Skip to content

Latest commit

 

History

History
80 lines (58 loc) · 4.07 KB

File metadata and controls

80 lines (58 loc) · 4.07 KB

clickgraph-tck

openCypher Technology Compatibility Kit (TCK) runner for ClickGraph, using the embedded chdb engine.

Current status

383 / 402 scenarios passing (95.3%) — 19 skipped (@NegativeTests / @skip), 0 failing.

What it tests

The TCK is the openCypher project's official conformance suite. Each scenario is a Gherkin .feature file that specifies a graph setup, a Cypher query, and expected results. This crate runs a subset of those scenarios against ClickGraph's embedded query engine.

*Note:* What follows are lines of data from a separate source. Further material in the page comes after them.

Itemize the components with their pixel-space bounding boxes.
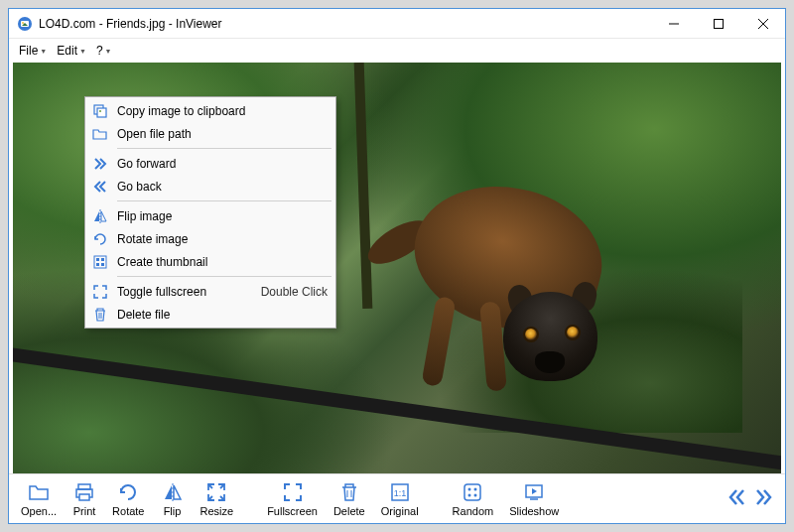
menu-help[interactable]: ? ▼ [92,42,116,60]
original-icon: 1:1 [388,480,412,504]
desktop-frame: LO4D.com - Friends.jpg - InViewer File ▼ [0,0,794,532]
menu-help-label: ? [96,44,103,58]
close-button[interactable] [740,9,785,38]
svg-point-2 [22,22,24,24]
ctx-delete[interactable]: Delete file [87,303,333,326]
separator [117,276,331,277]
ctx-label: Toggle fullscreen [117,285,261,299]
slideshow-icon [522,480,546,504]
tool-slideshow[interactable]: Slideshow [501,477,567,520]
maximize-button[interactable] [696,9,740,38]
maximize-icon [714,19,724,29]
folder-open-icon [91,125,109,143]
ctx-copy-image[interactable]: Copy image to clipboard [87,99,333,122]
titlebar: LO4D.com - Friends.jpg - InViewer [9,9,785,39]
tool-print[interactable]: Print [65,477,104,520]
tool-label: Original [381,505,419,517]
tool-open[interactable]: Open... [13,477,65,520]
tool-label: Rotate [112,505,144,517]
ctx-fullscreen[interactable]: Toggle fullscreen Double Click [87,280,333,303]
tool-delete[interactable]: Delete [326,477,373,520]
tool-rotate[interactable]: Rotate [104,477,152,520]
trash-icon [91,306,109,324]
menu-file-label: File [19,44,38,58]
tool-label: Delete [333,505,365,517]
minimize-icon [669,19,679,29]
separator [117,148,331,149]
context-menu: Copy image to clipboard Open file path G… [84,96,336,329]
tool-random[interactable]: Random [445,477,502,520]
svg-point-9 [99,110,101,112]
svg-rect-14 [101,263,104,266]
chevron-down-icon: ▼ [40,48,47,55]
tool-label: Random [453,505,494,517]
ctx-go-back[interactable]: Go back [87,175,333,198]
svg-rect-13 [96,263,99,266]
double-chevron-left-icon [726,486,747,508]
ctx-label: Flip image [117,209,328,223]
tool-label: Fullscreen [267,505,318,517]
tool-resize[interactable]: Resize [193,477,242,520]
svg-point-27 [468,494,471,497]
tool-label: Slideshow [509,505,559,517]
svg-point-26 [474,488,477,491]
fullscreen-icon [91,283,109,301]
tool-label: Print [73,505,96,517]
tool-flip[interactable]: Flip [153,477,193,520]
forward-icon [91,155,109,173]
minimize-button[interactable] [651,9,696,38]
svg-text:1:1: 1:1 [393,488,406,498]
window-controls [651,9,785,38]
app-icon [17,16,33,32]
fullscreen-icon [281,480,305,504]
close-icon [758,19,768,29]
svg-point-25 [468,488,471,491]
ctx-label: Go back [117,180,328,194]
ctx-label: Delete file [117,308,328,322]
flip-icon [91,207,109,225]
bottom-toolbar: Open... Print Rotate Flip [9,473,785,523]
ctx-shortcut: Double Click [261,285,328,299]
ctx-label: Rotate image [117,232,328,246]
menubar: File ▼ Edit ▼ ? ▼ [9,39,785,63]
svg-rect-10 [94,256,106,268]
separator [117,200,331,201]
rotate-icon [91,230,109,248]
nav-next-button[interactable] [751,484,777,513]
trash-icon [337,480,361,504]
tool-label: Flip [164,505,182,517]
random-icon [461,480,484,504]
tool-fullscreen[interactable]: Fullscreen [259,477,326,520]
svg-rect-12 [101,258,104,261]
tool-label: Open... [21,505,57,517]
ctx-rotate[interactable]: Rotate image [87,227,333,250]
ctx-open-path[interactable]: Open file path [87,122,333,145]
copy-icon [91,102,109,120]
thumbnail-icon [91,253,109,271]
menu-edit-label: Edit [57,44,77,58]
double-chevron-right-icon [753,486,775,508]
svg-rect-4 [714,19,723,28]
menu-file[interactable]: File ▼ [15,42,51,60]
flip-icon [161,480,185,504]
tool-label: Resize [200,505,234,517]
chevron-down-icon: ▼ [79,48,86,55]
ctx-label: Create thumbnail [117,255,328,269]
tool-original[interactable]: 1:1 Original [373,477,427,520]
resize-icon [204,480,228,504]
ctx-flip[interactable]: Flip image [87,204,333,227]
rotate-icon [116,480,140,504]
svg-rect-24 [464,484,480,500]
svg-rect-8 [97,108,106,117]
svg-rect-19 [79,494,89,500]
menu-edit[interactable]: Edit ▼ [53,42,90,60]
nav-prev-button[interactable] [724,484,749,513]
ctx-go-forward[interactable]: Go forward [87,152,333,175]
nav-arrows [724,484,781,513]
ctx-label: Open file path [117,127,328,141]
back-icon [91,178,109,196]
svg-rect-11 [96,258,99,261]
ctx-thumbnail[interactable]: Create thumbnail [87,250,333,273]
app-window: LO4D.com - Friends.jpg - InViewer File ▼ [8,8,786,524]
folder-open-icon [27,480,51,504]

Current coverage — 402 scenarios across 20 feature files:

Category Feature files Scenarios
MATCH / OPTIONAL MATCH Match1–3, MatchWhere1–2 66
RETURN / ORDER BY / SKIP+LIMIT Return1–3, ReturnOrderBy1, ReturnSkipLimit1 46
WITH With1–3 9
Aggregation (count, min, max) Aggregation1–2 14
Boolean expressions Boolean1 7
Comparison expressions Comparison1 13
List expressions List1 5
Null handling Null1 5
String functions String1 1

Scenarios tagged @NegativeTests, @skip, @fails, @crash, or @wip are skipped.

Known gaps

Write operations (SET, DELETE, MERGE) are not covered — ClickGraph is a read-query engine. The TCK's write-oriented feature files are not included.

How it works

  1. Schema generation — at startup, all .feature files are scanned to extract every CREATE block. Node labels and relationship types are collected into a universal schema (SchemaCatalog), which is written as a ClickGraph YAML schema and used to create ReplacingMergeTree tables in chdb.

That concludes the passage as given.